Highly efficient degradation of metronidazole drug using CaFe2O4/PNA nanohybrids as metal-organic catalysts under microwave irradiation

Catalytic degradation based on microwave irradiation is an emerging technique which promises prompt and efficient catalytic degradation of organic pollutants. Calcium ferrite (CaFe₂O₄), poly(1-napththylamine) (PNA), and PNA/CaFe₂O₄ nanohybrids were synthesized via microwave-assisted technique.

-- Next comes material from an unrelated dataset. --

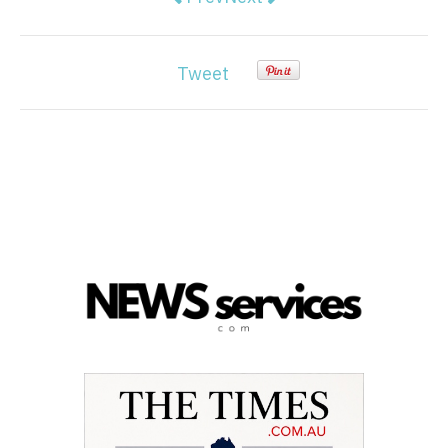
Tweet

The properties of the as-prepared CaFe₂O₄, PNA, and PNA/CaFe₂O₄ nanohybrids were characterized by the thermogravimetric analysis (TGA), FTIR, XRD, SEM, and ultraviolet-visible spectrophotometry (UV-vis) analyses. The formation of inorganic-organic hybrids was confirmed by the FTIR and XRD studies. Loading of PNA was confirmed to be 8%, 16%, 32%, and 40% in CaFe₂O₄ which was established by TGA studies and the thermal stability was found to follow the order: CaFe₂O₄ > 8-PNA/CaFe₂O₄ > 16-PNA/CaFe₂O₄ > 32-PNA/CaFe₂O₄ > 40-PNA/CaFe₂O₄ > PNA. CaFe₂O₄ and PNA revealed band gap values of 3.42 eV and 2.60 eV respectively while for the PNA/CaFe₂O₄ nanohybrids, the values were found to be ranging between 2.46 and 3.00 eV. The PNA modified CaFe₂O₄ nanohybrids showed higher degradation efficiency towards metronidazole (MTZ) drug as compared with PNA and pure CaFe₂O₄. MTZ drug showed around 94% degradation within 21 min of microwave irradiation using 40-PNA/CaFe₂O₄ as catalyst. The enhanced catalytic activity was attributed to the high surface area of the nanohybrid catalyst as well as improved microwave catalytic activity of PNA. The reactive species responsible for degradation were confirmed by scavenger studies which formation of ^·OH and O₂^·- radicals. Recyclability tests showed that the 40-PNA/CaFe₂O₄ nanohybrid exhibited 86% degradation of MTZ (90 mg/l) even after the third cycle, which reflected higher reusability of the catalyst. The MTZ fragments were identified using liquid chromatography-mass spectrometry (LC-MS).